%%

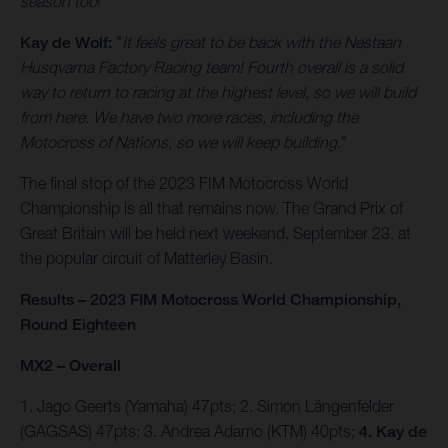
season too
!"
Kay de Wolf:
"
It feels great to be back with the Nestaan
Husqvarna Factory Racing team! Fourth overall is a solid
way to return to racing at the highest level, so we will build
from here. We have two more races, including the
Motocross of Nations, so we will keep building
."
The final stop of the 2023 FIM Motocross World
Championship is all that remains now. The Grand Prix of
Great Britain will be held next weekend, September 23, at
the popular circuit of Matterley Basin.
Results – 2023 FIM Motocross World Championship,
Round Eighteen
MX2 – Overall
1. Jago Geerts (Yamaha) 47pts; 2. Simon Längenfelder
(GAGSAS) 47pts; 3. Andrea Adamo (KTM) 40pts;
4. Kay de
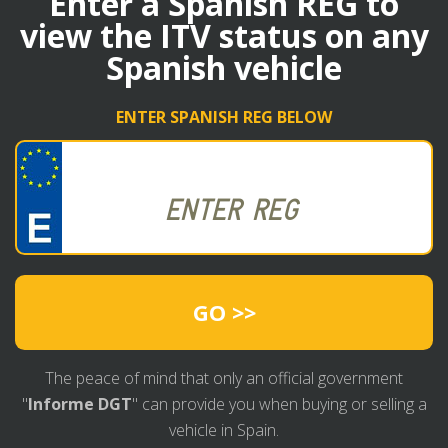
Enter a Spanish REG to
view the ITV status on any
Spanish vehicle
ENTER SPANISH REG BELOW
GO >>
The peace of mind that only an official government
"
Informe DGT
" can provide you when buying or selling a
vehicle in Spain.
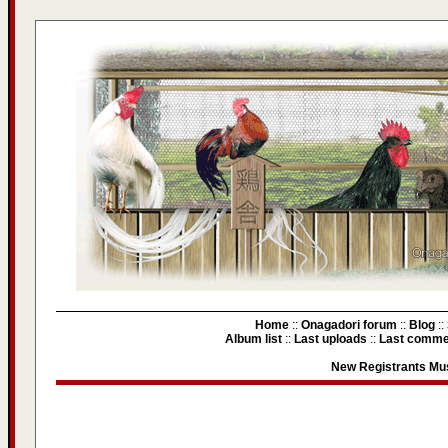
Home
::
Onagadori forum
::
Blog
::
Album list
::
Last uploads
::
Last comme
New Registrants Mus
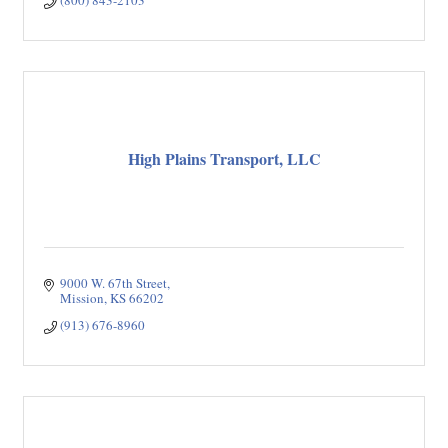
(800) 843-2103
High Plains Transport, LLC
9000 W. 67th Street
Mission
KS
66202
(913) 676-8960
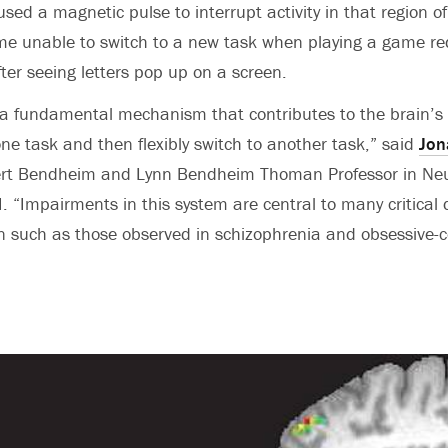
sed a magnetic pulse to interrupt activity in that region of
me unable to switch to a new task when playing a game re
ter seeing letters pop up on a screen.
 fundamental mechanism that contributes to the brain’s a
ne task and then flexibly switch to another task,” said
Jon
ert Bendheim and Lynn Bendheim Thoman Professor in Ne
I. “Impairments in this system are central to many critical 
on such as those observed in schizophrenia and obsessive-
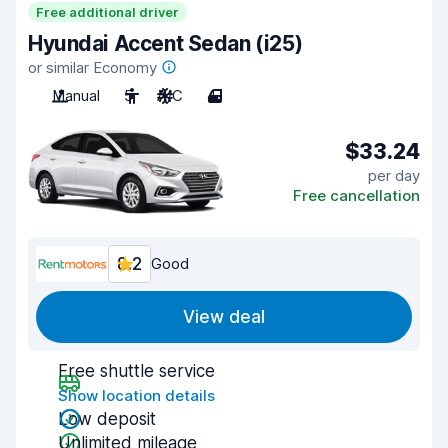
Free additional driver
Hyundai Accent Sedan (i25)
or similar Economy
Manual
5
A/C
4
$33.24
per day
Free cancellation
8.2
Good
View deal
Free shuttle service
Show location details
Low deposit
Unlimited mileage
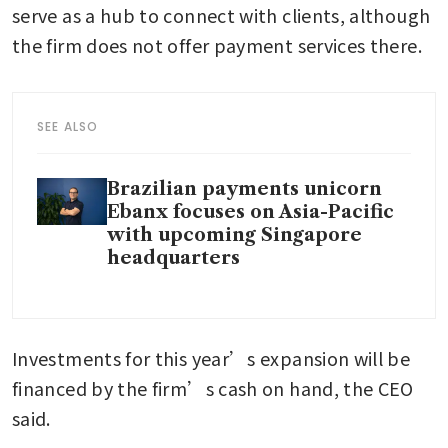
serve as a hub to connect with clients, although 
the firm does not offer payment services there.
SEE ALSO
Brazilian payments unicorn
Ebanx focuses on Asia-Pacific
with upcoming Singapore
headquarters
Investments for this year’s expansion will be 
financed by the firm’s cash on hand, the CEO 
said.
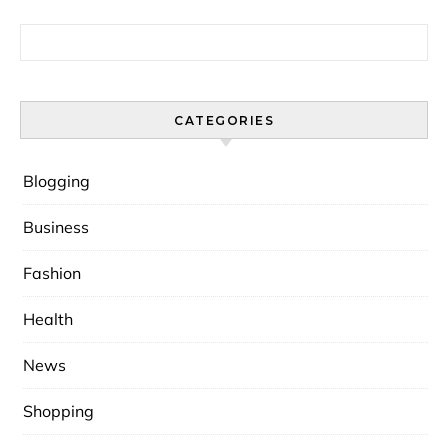
Search for:
CATEGORIES
Blogging
Business
Fashion
Health
News
Shopping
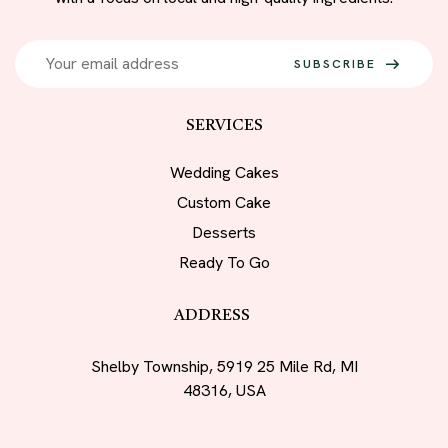
SUBSCRIBE
SERVICES
Wedding Cakes
Custom Cake
Desserts
Ready To Go
ADDRESS
Shelby Township, 5919 25 Mile Rd, MI
48316, USA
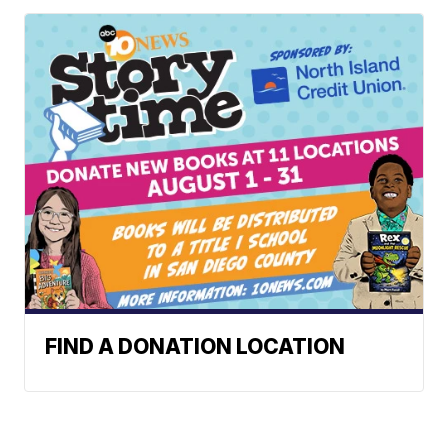
FIND A DONATION LOCATION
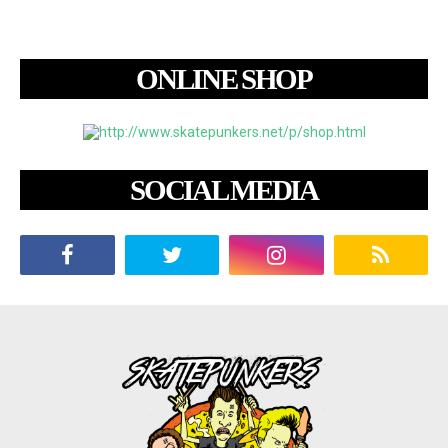
ONLINE SHOP
SOCIAL MEDIA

%%

WORK INSTRUCTIONS
Repeat the records above exactly, leaving out any pictures they contain.

TASK ANSWER
season too
!"
Kay de Wolf:
"
It feels great to be back with the Nestaan
Husqvarna Factory Racing team! Fourth overall is a solid
way to return to racing at the highest level, so we will build
from here. We have two more races, including the
Motocross of Nations, so we will keep building
."
The final stop of the 2023 FIM Motocross World
Championship is all that remains now. The Grand Prix of
Great Britain will be held next weekend, September 23, at
the popular circuit of Matterley Basin.
Results – 2023 FIM Motocross World Championship,
Round Eighteen
MX2 – Overall
1. Jago Geerts (Yamaha) 47pts; 2. Simon Längenfelder
(GAGSAS) 47pts; 3. Andrea Adamo (KTM) 40pts;
4. Kay de
Enter a Spanish REG to
view the ITV status on any
Spanish vehicle
ENTER SPANISH REG BELOW
GO >>
The peace of mind that only an official government
"
Informe DGT
" can provide you when buying or selling a
vehicle in Spain.
Home
::
Onagadori forum
::
Blog
::
Album list
::
Last uploads
::
Last comme
New Registrants Mus
(800) 843-2103
High Plains Transport, LLC
9000 W. 67th Street
Mission
KS
66202
(913) 676-8960
sed a magnetic pulse to interrupt activity in that region of
me unable to switch to a new task when playing a game re
ter seeing letters pop up on a screen.
 fundamental mechanism that contributes to the brain’s a
ne task and then flexibly switch to another task,” said
Jon
ert Bendheim and Lynn Bendheim Thoman Professor in Ne
I. “Impairments in this system are central to many critical 
on such as those observed in schizophrenia and obsessive-
Free additional driver
Hyundai Accent Sedan (i25)
or similar Economy
Manual
5
A/C
4
$33.24
per day
Free cancellation
8.2
Good
View deal
Free shuttle service
Show location details
Low deposit
Unlimited mileage
serve as a hub to connect with clients, although 
the firm does not offer payment services there.
SEE ALSO
Brazilian payments unicorn
Ebanx focuses on Asia-Pacific
with upcoming Singapore
headquarters
Investments for this year’s expansion will be 
financed by the firm’s cash on hand, the CEO 
said.
Search for:
CATEGORIES
Blogging
Business
Fashion
Health
News
Shopping
SUBSCRIBE
SERVICES
Wedding Cakes
Custom Cake
Desserts
Ready To Go
ADDRESS
Shelby Township, 5919 25 Mile Rd, MI
48316, USA
FIND A DONATION LOCATION
ONLINE SHOP
SOCIAL MEDIA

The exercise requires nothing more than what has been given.